C'est le manque (relatif au demeurant) de connaissances dans ce domaine qui a justifié le dépôt de ce projet de recherche et sans doute aussi son acceptation par le comité de la MLLDT. Et c'est donc principalement à ces causes éthiques que seront consacrés les développements qui suivent, non pas cependant pour les isoler de façon plus ou moins artificielle, mais au contraire pour essayer de comprendre comment les différents éléments qui [4] tiennent à la posture éthique du sujet peuvent interagir avec les deux autres types de causes : organiques et écologiques.
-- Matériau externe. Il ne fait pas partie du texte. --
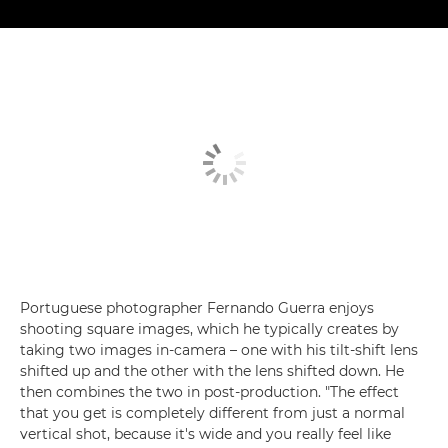
Portuguese photographer Fernando Guerra enjoys
shooting square images, which he typically creates by
taking two images in-camera – one with his tilt-shift lens
shifted up and the other with the lens shifted down. He
then combines the two in post-production. "The effect
that you get is completely different from just a normal
vertical shot, because it's wide and you really feel like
1. Origine de la recherche

Précisons tout de suite que la présente recherche n'émane pas d'une spécialisation de longue durée dans le domaine des drogues et de la toxicomanie, mais plutôt d'une fréquentation prolongée des théories philosophiques et sociologiques de l'action. En philosophie moderne et, par suite, en sciences sociales, la théorie de l'action s'est longtemps focalisée sur un débat entre d'un côté la recherche des utilités - dont s'inspire la morale utilitariste aussi bien que la théorie du choix rationnel -, et de l'autre la soumission à des obligations et principes moraux a priori - qui forme la base de la morale déontologique et du respect catégorique de valeurs universelles. C'est cette tension qu'on trouve par exemple dans les grands textes de sociologie morale : chez Weber, avec l'opposition de la rationalité en finalité et de la rationalité en valeur, ou chez Durkheim, avec le rejet de l'utilitarisme et l'apologie d'une morale du désintéressement [5]. Or, la grande nouveauté de la philosophie de l'action de la fin du XXe siècle aura sans doute été de renouer avec les sources antiques de la philosophie de l'action, platoniciennes, mais aussi et surtout aristotéliciennes, qui ont eu pour effet d'affaiblir ou de redistribuer certaines oppositions courantes entre utilitaristes et déontologistes. La référence aristotélicienne, en particulier, remet au premier plan la question des vertus individuelles dans la détermination des fins de l'action et la délibération sur les moyens, tout en situant ces vertus par rapport à un ancrage de l'être humain dans des processus naturels, sur lesquels celui-ci cherche, avec plus ou moins de succès, à instaurer un contrôle rationnel. Ce thème du contrôle de l'action par la raison se retrouve d'ailleurs aussi dans d'autres formes antiques de naturalisme moral, épicurisme et stoïcisme, et son importance a été redécouverte par des auteurs contemporains aussi différents que Michel Foucault [6] et Donald Davidson [7]. C'est l'approfondissement de ce thème, et en particulier les discussions contemporaines sur la « faiblesse de la volonté », qui sont à l'origine de ce projet de recherche.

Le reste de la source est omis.